Weather radar may expand in BowmanSome residents in southwest North Dakota and southeast Montana who only get accurate weather information in the summer may soon have more options.
Some residents in southwest North Dakota and southeast Montana who only get accurate weather information in the summer may soon have more options. Officials are looking at ways to fill the hole in the weather radar.
There is a radar system in Bowman, said Darin Langerud, director of the North Dakota Atmospheric Resource Board, which owns and operates the equipment.
However, it’s only turned on for about four months of the year and is not tied to any weather reporting service.
“The radar is in place to support the cloud seeding program in Bowman and Slope counties during the summer months,” Langerud said. “Recent upgrades to the radar will allow us to operate it without having someone there ... so it makes it more cost effective and possible, perhaps, to operate it year-round and provide additional coverage.”
Other radar systems in North Dakota and Montana are too far away to accurately measure weather conditions in that area, said Dean Pearson, Bowman County emergency manager.
“Because of the curvature of the earth, the further out the radar shoots, the higher up the cloud it’s going to go because the earth is falling away from it,” Person said. “Most severe storms form in the bottom of the cloud.”

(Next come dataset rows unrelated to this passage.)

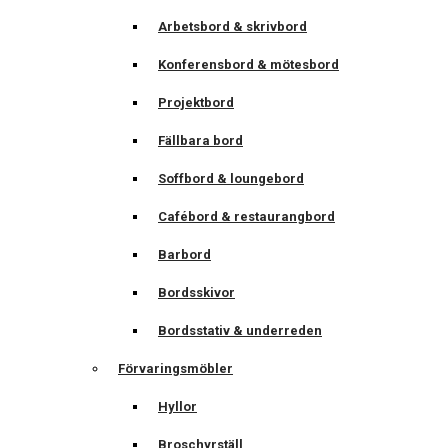
Arbetsbord & skrivbord
Konferensbord & mötesbord
Projektbord
Fällbara bord
Soffbord & loungebord
Cafébord & restaurangbord
Barbord
Bordsskivor
Bordsstativ & underreden
Förvaringsmöbler
Hyllor
Broschyrställ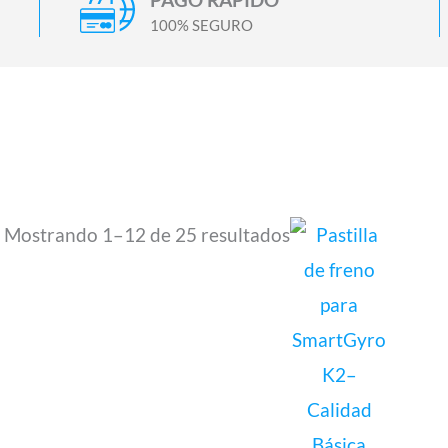
100% SEGURO
Mostrando 1–12 de 25 resultados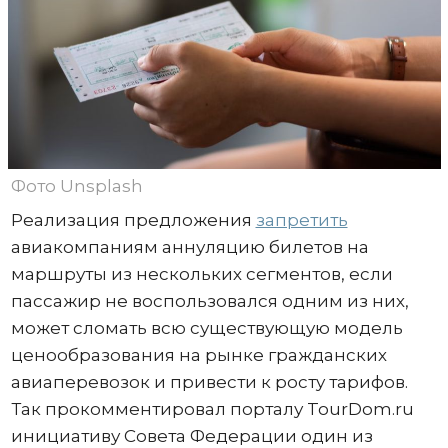
Фото Unsplash
Реализация предложения
запретить
авиакомпаниям аннуляцию билетов на
маршруты из нескольких сегментов, если
пассажир не воспользовался одним из них,
может сломать всю существующую модель
ценообразования на рынке гражданских
авиаперевозок и привести к росту тарифов.
Так прокомментировал порталу TourDom.ru
инициативу Совета Федерации один из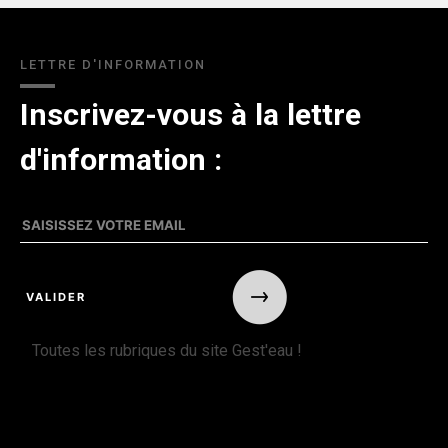
LETTRE D'INFORMATION
Inscrivez-vous à la lettre
d'information :
Toutes les rubriques du site Gest'eau !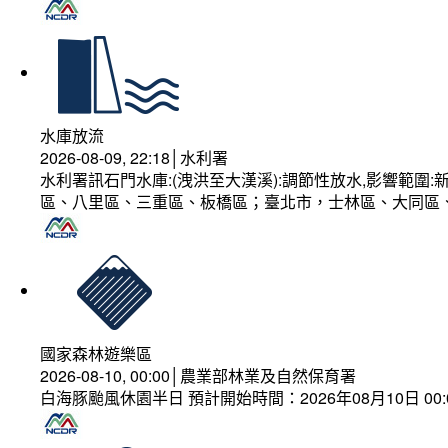
水庫放流
2026-08-09, 22:18│水利署
水利署訊石門水庫:(洩洪至大漢溪):調節性放水,影響範
區、八里區、三重區、板橋區；臺北市，士林區、大同區
國家森林遊樂區
2026-08-10, 00:00│農業部林業及自然保育署
白海豚颱風休園半日 預計開始時間：2026年08月10日 00:00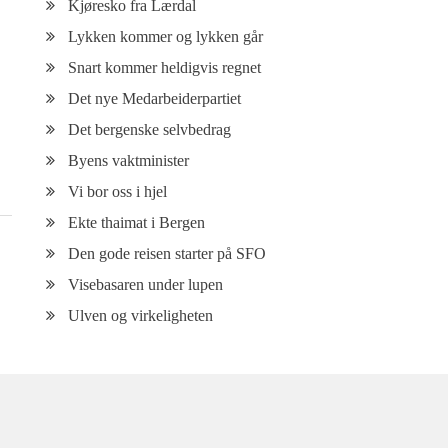
Kjøresko fra Lærdal
Lykken kommer og lykken går
Snart kommer heldigvis regnet
Det nye Medarbeiderpartiet
Det bergenske selvbedrag
Byens vaktminister
Vi bor oss i hjel
Ekte thaimat i Bergen
Den gode reisen starter på SFO
Visebasaren under lupen
Ulven og virkeligheten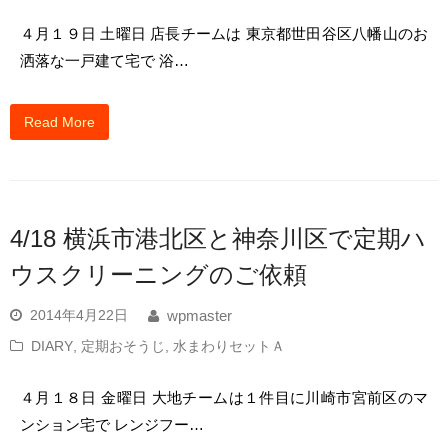
４月１９日 土曜日 店長チームは 東京都世田谷区八幡山のお
洒落な一戸建て宅で 浴…
Read More
4/18 横浜市港北区と神奈川区で定期ハ
ウスクリーニングのご依頼
2014年4月22日
wpmaster
DIARY
,
定期おそうじ
,
水まわりセットＡ
４月１８日 金曜日 大地チームは１件目に川崎市宮前区のマ
ンション宅で レンジフー…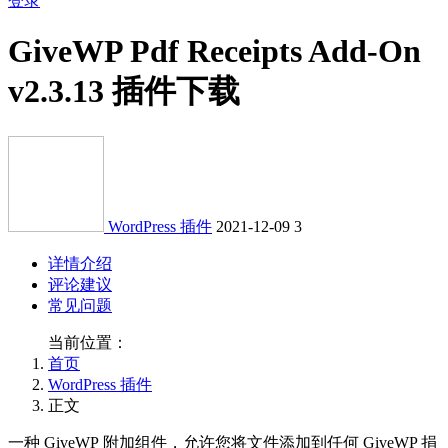
登录
GiveWP Pdf Receipts Add-On
v2.3.13 插件下载
WordPress 插件
2021-12-09
3
详情介绍
评论建议
常见问题
当前位置：
首页
WordPress 插件
正文
一种 GiveWP 附加组件，允许您将文件添加到任何 GiveWP 捐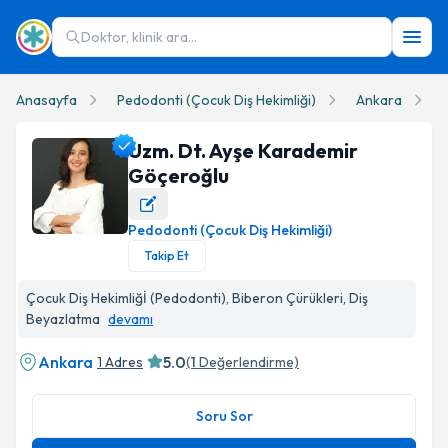
Doktor, klinik ara...
Anasayfa
Pedodonti (Çocuk Diş Hekimliği)
Ankara
Uzm. Dt. Ayşe Karademir
Göçeroğlu
Pedodonti (Çocuk Diş Hekimliği)
Uzm. Dt. Ayşe Karademir Göçeroğlu Profil Fotoğrafı
Takip Et
Çocuk Diş Hekimliğİ (Pedodonti), Biberon Çürükleri, Diş
Beyazlatma
devamı
Ankara
5.0
1 Adres
(
1
Değerlendirme)
Soru Sor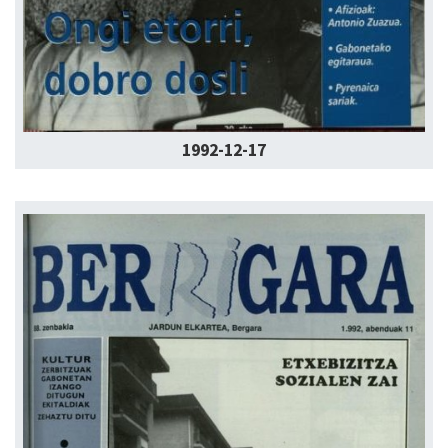
1992-12-17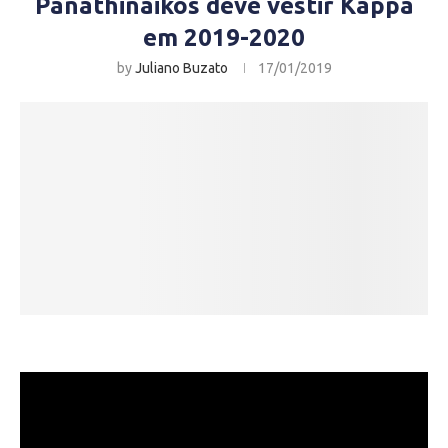
Panathinaikos deve vestir Kappa
em 2019-2020
by
Juliano Buzato
17/01/2019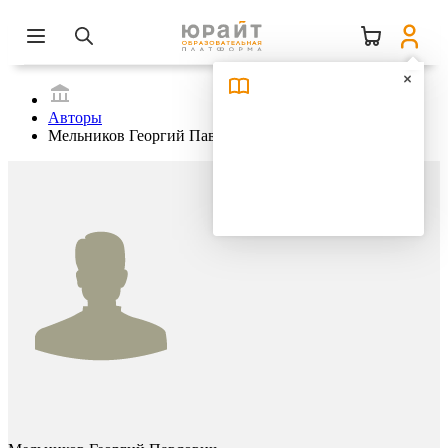
Авторы
Мельников Георгий Павлович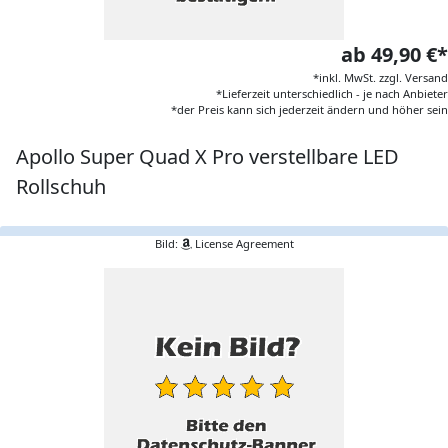
ab 49,90 €*
*inkl. MwSt. zzgl. Versand
*Lieferzeit unterschiedlich - je nach Anbieter
*der Preis kann sich jederzeit ändern und höher sein
Apollo Super Quad X Pro verstellbare LED
Rollschuh
Bild:
License Agreement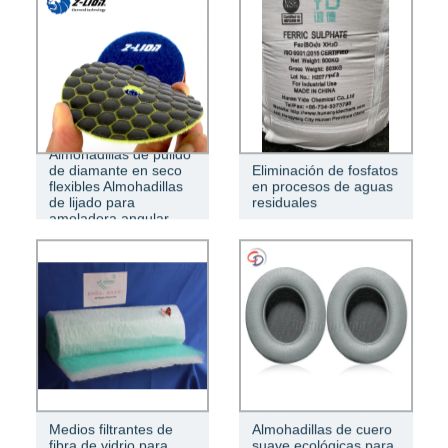
Almohadillas de pulido
de diamante en seco
Eliminación de fosfatos
flexibles Almohadillas
en procesos de aguas
de lijado para
residuales
amoladora angular
Medios filtrantes de
Almohadillas de cuero
fibra de vidrio para
suave ecológicas para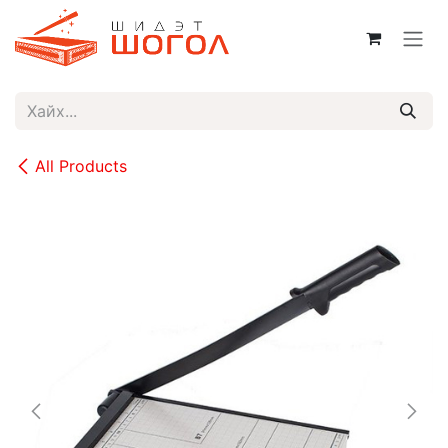
Skip to Content
All Products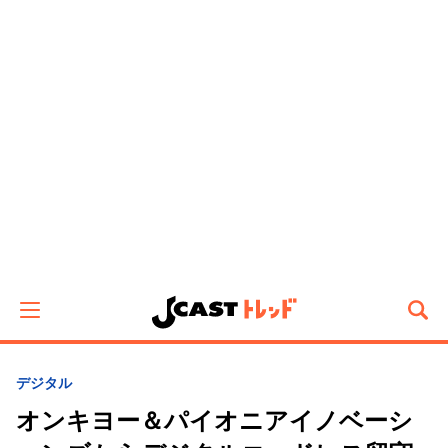
デジタル
オンキヨー＆パイオニアイノベーシ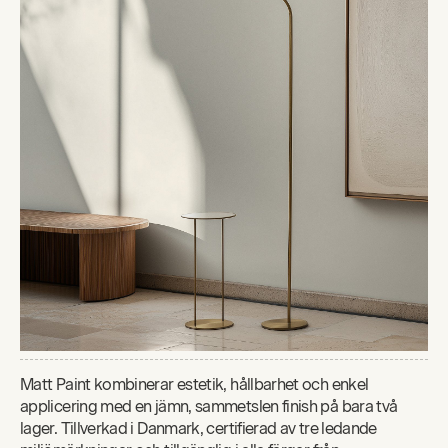
Matt Paint kombinerar estetik, hållbarhet och enkel
applicering med en jämn, sammetslen finish på bara två
lager. Tillverkad i Danmark, certifierad av tre ledande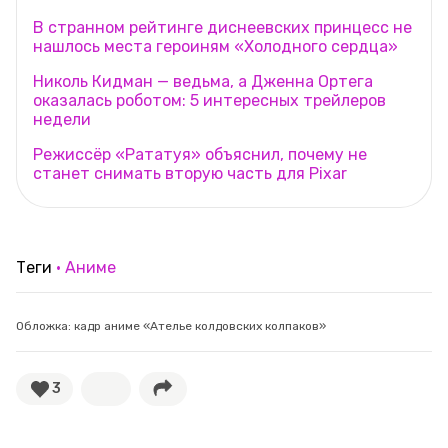
В странном рейтинге диснеевских принцесс не
нашлось места героиням «Холодного сердца»
Николь Кидман — ведьма, а Дженна Ортега
оказалась роботом: 5 интересных трейлеров
недели
Режиссёр «Рататуя» объяснил, почему не
станет снимать вторую часть для Pixar
Теги
Аниме
Обложка: кадр аниме «Ателье колдовских колпаков»
3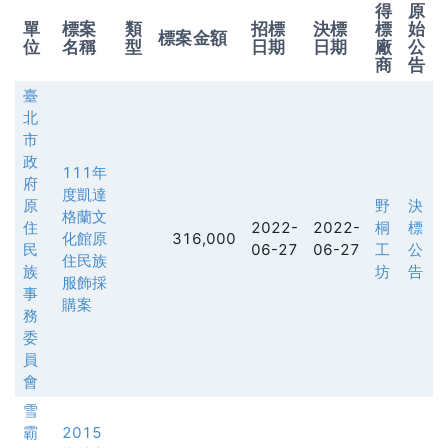
得
原
單
標案
類
招標
決標
標
始
標案金額
位
名稱
型
日期
日期
廠
公
商
告
臺
北
市
政
111年
府
度凱達
原
野
決
格蘭文
住
2022-
2022-
桐
標
化館原
316,000
民
06-27
06-27
工
公
住民族
族
坊
告
服飾採
事
購案
務
委
員
會
雪
霸
2015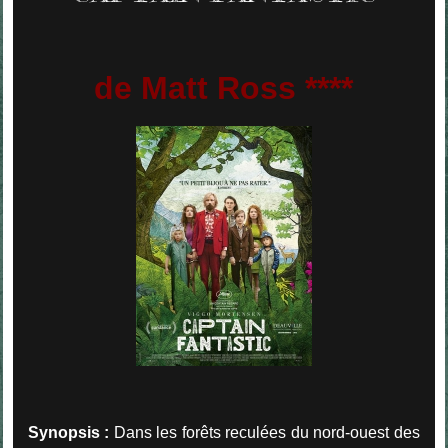
de Matt Ross ****
Synopsis :
Dans les forêts reculées du nord-ouest des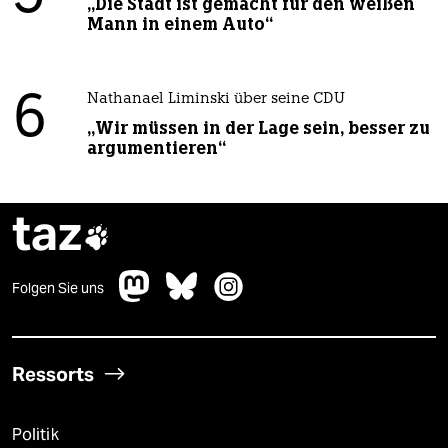
„Die Stadt ist gemacht für den weißen
Mann in einem Auto“
6
Nathanael Liminski über seine CDU
„Wir müssen in der Lage sein, besser zu
argumentieren“
taz

Folgen Sie uns
Ressorts
Politik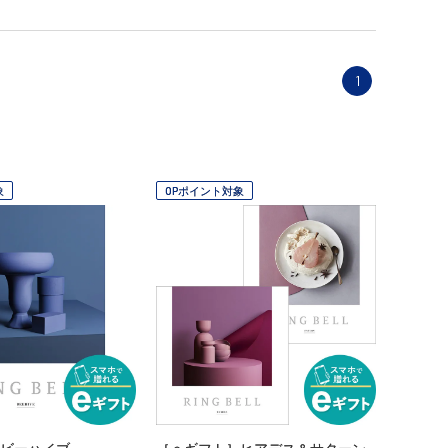
1
象
OPポイント対象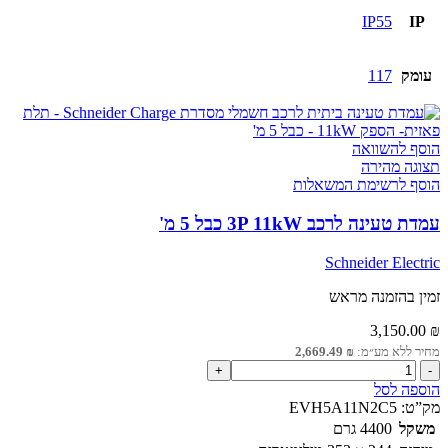
IP55
IP
עומק
117
הוסף להשוואה
תצוגה מהירה
הוסף לרשימת המשאלות
עמדת טעינה לרכב 3P 11kW כבל 5 מ'
Schneider Electric
זמין בהזמנה מראש
3,150.00
₪
מחיר ללא מע״מ:
₪
2,669.49
כמות
של
הוספה לסל
עמדת
מק”ט:
EVH5A11N2C5
טעינה
משקל
4400 גרם
לרכב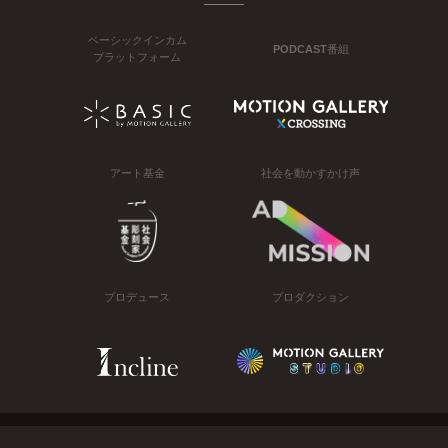
ベーシックインカム
PODCAST番組
プラットフォーム
アート基金
社会を動かすかけ声
プロデュース
プロダクション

Medora Stevenson, who is also working to resolve the issue as part of a leadership class through North Dakota State University, said people residing in the radar hole get frustrated about the lack of weather information.
“You can look on the radar for the National Weather Service and it will look like we’re getting nothing and everywhere else is getting snow,” Stevenson said. “You can look outside and it’s snowing out and it’s not showing anything.”
Cities that do have accurate radar information may benefit from the Bowman radar as well, she said.
“A lot of the storms that come through here go up to Bismarck or Dickinson, some of the more populated areas, so for them to be able to look at what’s coming towards them would be a good benefit too,” Stevenson said.
When the radar is turned on in the summer, area residents can view the radar online and Langerud said they could continue to all year if funding for the project can be raised.
“We also have the capability of sharing the data in other ways that would allow the weather services and other users to be able to gain access to it and utilize the data more effectively,” Langerud said.
Stevenson said those involved in trying to get the radar turned on year-round are looking into funding options. She said costs to keep the equipment running constantly have not been pinned down, but estimated it would cost about $30,000 a year.
“We’re still in the early stages of putting together the mechanics of making this all work,” Langerud said.
It is unclear how soon the radar would turn on full-time since funding hasn’t been established.